Modeling and Simulation in Biomedical Engineering: Applications in Cardiorespiratory Physiology
Willem van Meurs, McGraw Hill, 2011. ISBN: 978-0071714457, US$100.
Modeling and simulation have developed into indispensable disciplines in many fields including the physiological sciences; yet, there are few accessible texts available that teach the model building process in a methodical way for the physiological model developer. This text fills that need admirably.
Uniquely qualified to author such a text, van Meurs is one of the original developers of CAE Healthcare’s Human Patient Simulator (HPS), which, nearly 20 years after its release, stands alone in its physiologic and pharmacologic model sophistication for patient simulation and risk-free caregiver education.

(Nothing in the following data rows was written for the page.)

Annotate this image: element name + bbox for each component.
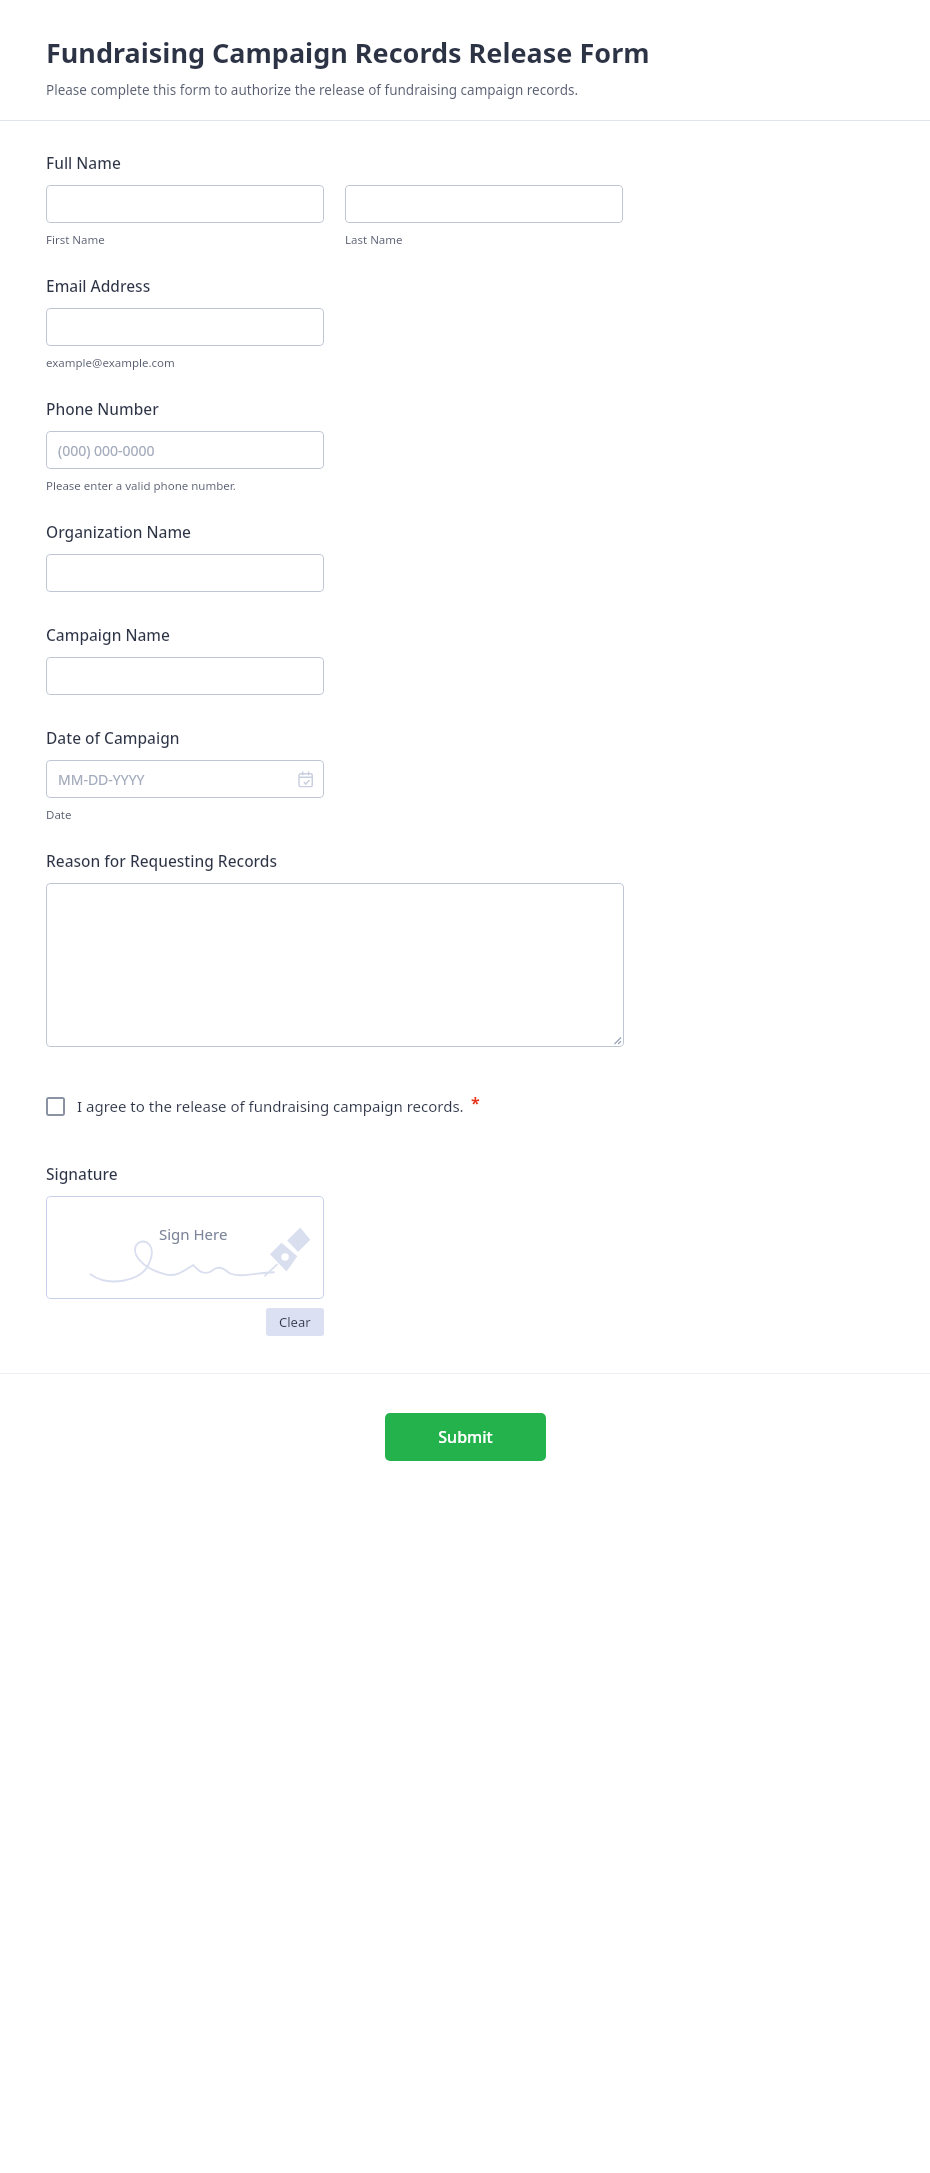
- staticText: Reason for Requesting Records: [46, 850, 277, 871]
- button[interactable]: I agree to the release of fundraising ca…: [46, 1092, 480, 1120]
- staticText: Organization Name: [46, 521, 192, 542]
- staticText: example@example.com: [46, 355, 175, 371]
- button[interactable]: [46, 308, 324, 346]
- button[interactable]: [46, 883, 624, 1047]
- staticText: Date: [46, 807, 72, 823]
- staticText: First Name: [46, 232, 105, 248]
- staticText: Campaign Name: [46, 624, 170, 645]
- staticText: Sign Here: [159, 1224, 228, 1244]
- staticText: Date of Campaign: [46, 727, 180, 748]
- button[interactable]: Submit: [385, 1413, 546, 1461]
- staticText: Fundraising Campaign Records Release For…: [46, 34, 650, 71]
- staticText: Please enter a valid phone number.: [46, 478, 236, 494]
- button[interactable]: Signature pad: [46, 1196, 324, 1299]
- button[interactable]: (000) 000-0000: [46, 431, 324, 469]
- staticText: Phone Number: [46, 398, 159, 419]
- staticText: (000) 000-0000: [58, 441, 155, 460]
- button[interactable]: Clear: [266, 1308, 324, 1336]
- button[interactable]: [46, 657, 324, 695]
- staticText: Last Name: [345, 232, 403, 248]
- staticText: MM-DD-YYYY: [58, 770, 145, 789]
- button[interactable]: [345, 185, 623, 223]
- button[interactable]: MM-DD-YYYY: [46, 760, 324, 798]
- staticText: Email Address: [46, 275, 151, 296]
- staticText: Full Name: [46, 152, 121, 173]
- button[interactable]: [46, 554, 324, 592]
- staticText: I agree to the release of fundraising ca…: [77, 1096, 464, 1116]
- staticText: Please complete this form to authorize t…: [46, 81, 579, 99]
- staticText: *: [471, 1092, 480, 1114]
- staticText: Clear: [279, 1313, 311, 1331]
- button[interactable]: Open date picker: [298, 771, 315, 788]
- staticText: Signature: [46, 1163, 118, 1184]
- button[interactable]: [46, 185, 324, 223]
- staticText: Submit: [438, 1426, 493, 1448]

His understanding of mathematics, human physiology, pharmacology, control systems, and systems engineering, combined with a conversational writing style, results in a readable text suitable for upper-year undergraduate or early graduate courses in biomedical engineering, physiology, or applied mathematics. For those modelers or aspiring modelers reading the text, an understanding of differential equations is warranted. However, the book is also written for the clinician, educator, technician, or director who may want an overarching view of biomedical modeling and simulating without delving into the specifics, as the sections are well delineated. van Meurs writes as he teaches, in a comfortable, interactive way, leading the reader from basic familiar concepts to new applications of those concepts. Readers, especially students, will be happy to see that van Meurs shows all the steps in his model derivations, rather than let the reader show the philosophy of too many textbook authors. The ample illustrations and tables also break up the text and make reading the book easier on the eyes.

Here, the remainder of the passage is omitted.